Module 2 HRMT 80
Module 2 HRMT 80
BS BUSINESS MANAGEMENT
Preface
This module is designed to help Business Management Students taking up Labor relations
and negotiations subject thru online. The material is designed to be read interactively or after
downloading; while the embedded interactive exercises require internet connectivity, each can
also be downloaded for offline work. These exercises are presented to help you test and apply
what you are reading, challenge yourself, prepare quizzes, and have a little fun along the way.1
Objectives:
After successfully completing this module, you should be able to have an overview of the law in
relation to labor relations and negotiations. This module aims to provide insight into the nature
and function of labor law, familiarize the students with legal concepts, terminology and
principle related to labor relations and negotiations.
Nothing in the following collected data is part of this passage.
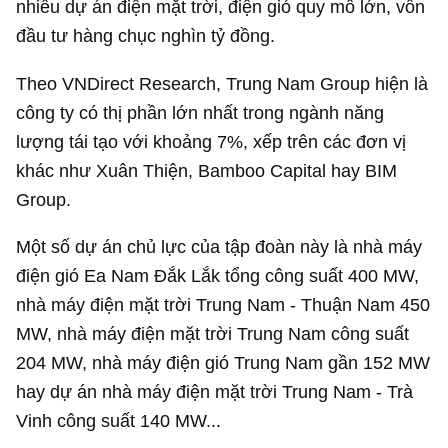
nhiều dự án điện mặt trời, điện gió quy mô lớn, vốn
đầu tư hàng chục nghìn tỷ đồng.
Theo VNDirect Research, Trung Nam Group hiện là
công ty có thị phần lớn nhất trong ngành năng
lượng tái tạo với khoảng 7%, xếp trên các đơn vị
khác như Xuân Thiện, Bamboo Capital hay BIM
Group.
Một số dự án chủ lực của tập đoàn này là nhà máy
điện gió Ea Nam Đắk Lắk tổng công suất 400 MW,
nhà máy điện mặt trời Trung Nam - Thuận Nam 450
MW, nhà máy điện mặt trời Trung Nam công suất
204 MW, nhà máy điện gió Trung Nam gần 152 MW
hay dự án nhà máy điện mặt trời Trung Nam - Trà
Vinh công suất 140 MW...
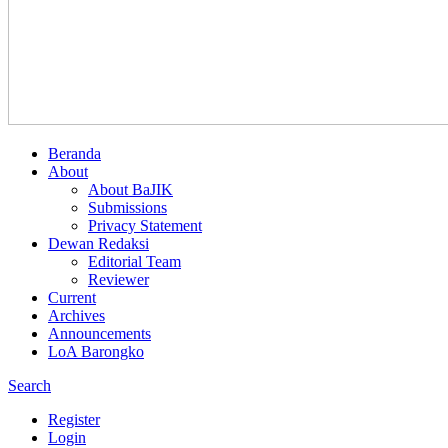
Beranda
About
About BaJIK
Submissions
Privacy Statement
Dewan Redaksi
Editorial Team
Reviewer
Current
Archives
Announcements
LoA Barongko
Search
Register
Login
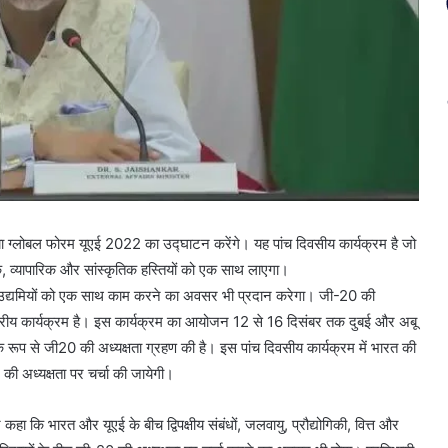
 ग्लोबल फोरम यूएई 2022 का उद्घाटन करेंगे। यह पांच दिवसीय कार्यक्रम है जो
, व्यापारिक और सांस्कृतिक हस्तियों को एक साथ लाएगा।
ं और उद्यमियों को एक साथ काम करने का अवसर भी प्रदान करेगा। जी-20 की
्ट्रीय कार्यक्रम है। इस कार्यक्रम का आयोजन 12 से 16 दिसंबर तक दुबई और अबू
रूप से जी20 की अध्यक्षता ग्रहण की है। इस पांच दिवसीय कार्यक्रम में भारत की
 की अध्यक्षता पर चर्चा की जायेगी।
ा कि भारत और यूएई के बीच द्विपक्षीय संबंधों, जलवायु, प्रौद्योगिकी, वित्त और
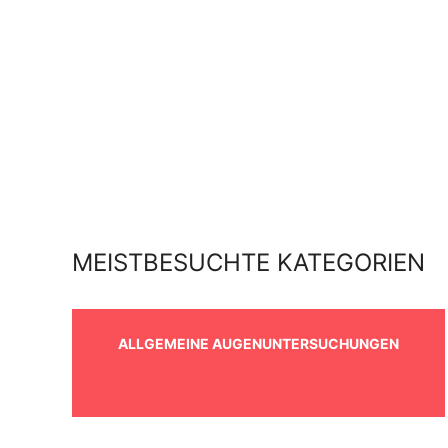
MEISTBESUCHTE KATEGORIEN
ALLGEMEINE AUGENUNTERSUCHUNGEN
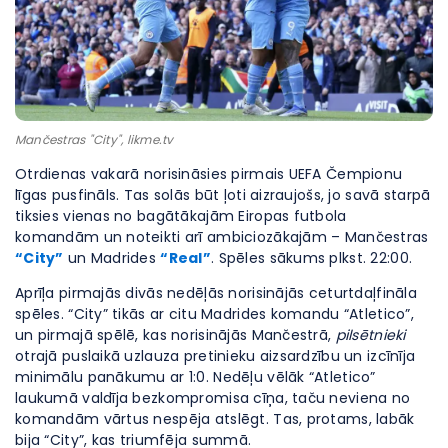
Mančestras "City", likme.tv
Otrdienas vakarā norisināsies pirmais UEFA Čempionu
līgas pusfināls. Tas solās būt ļoti aizraujošs, jo savā starpā
tiksies vienas no bagātākajām Eiropas futbola
komandām un noteikti arī ambiciozākajām – Mančestras
“City”
un Madrides
“Real”
. Spēles sākums plkst. 22:00.
Aprīļa pirmajās divās nedēļās norisinājās ceturtdaļfināla
spēles. “City” tikās ar citu Madrides komandu “Atletico”,
un pirmajā spēlē, kas norisinājās Mančestrā,
pilsētnieki
otrajā puslaikā uzlauza pretinieku aizsardzību un izcīnīja
minimālu panākumu ar 1:0. Nedēļu vēlāk “Atletico”
laukumā valdīja bezkompromisa cīņa, taču neviena no
komandām vārtus nespēja atslēgt. Tas, protams, labāk
bija “City”, kas triumfēja summā.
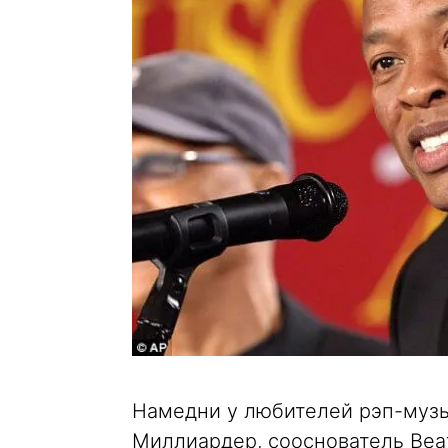
Намедни у любителей рэп-музы
Миллиардер, сооснователь Beats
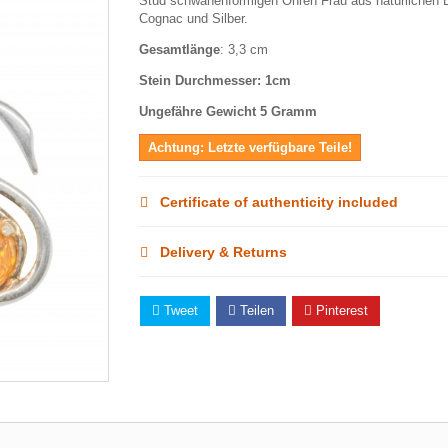
Stud schwanenförmigen Ohren Frau aus natürlichen 
Cognac und Silber.
Gesamtlänge
: 3,3 cm
Stein Durchmesser: 1cm
Ungefähre Gewicht 5 Gramm
Achtung: Letzte verfügbare Teile!
Certificate of authenticity included
Delivery & Returns
Tweet
Teilen
Pinterest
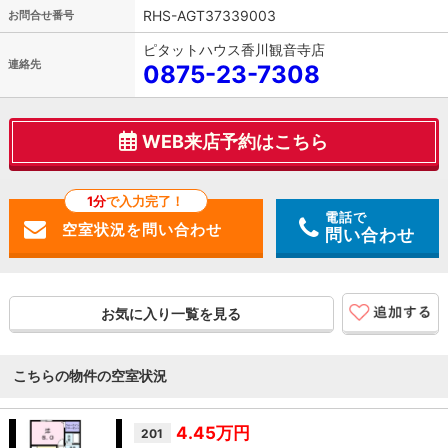
RHS-AGT37339003
お問合せ番号
ピタットハウス香川観音寺店
連絡先
0875-23-7308
WEB来店予約はこちら
1分
で入力完了！
電話で
問い合わせ
お気に入り一覧を見る
こちらの物件の空室状況
4.45万円
201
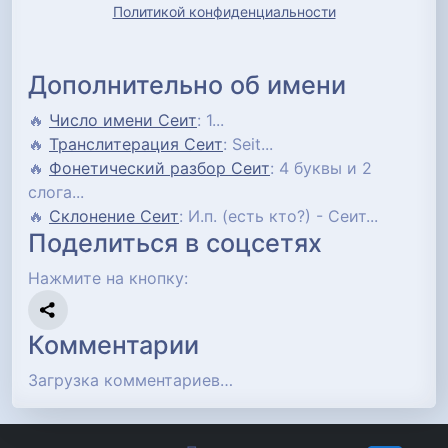
Политикой конфиденциальности
Дополнительно об имени
🔥
Число имени Сеит
: 1...
🔥
Транслитерация Сеит
: Seit...
🔥
Фонетический разбор Сеит
: 4 буквы и 2
слога...
🔥
Склонение Сеит
: И.п. (есть кто?) - Сеит...
Поделиться в соцсетях
Нажмите на кнопку:
Комментарии
Загрузка комментариев…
1 O s tate .p re s s book .p ub
Labor relations - refers to that part of labor law which regulates the relations between
employers and workers. Example: Book V of the Labor Code which deals with labor
organizations, collective bargaining, grievance machinery, voluntary arbitration, conciliation
and mediation, unfair labor practices, strikes, picketing and lockout.
Labor standards - refers to that part of labor law which prescribes the minimum terms and
conditions of employment which the employer is required to grant to its employees. Examples:
Books One to Four of the Labor Code as well as Book VI thereof which deal with working
conditions, wages, hours of work, holiday pay and other benefits, conditions of employment of
women, minors, househelpers and homeworkers, medical and dental services, occupational health
and safety, termination of employment and retirement.
Kinds of Employees
Under Article 294 of the Labor Code, there are four kinds of employment arrangement. These
are:
Regular employees by nature of work, that is, those who are engaged to perform activities
which are usually necessary or desirable in the usual business or trade of the employer.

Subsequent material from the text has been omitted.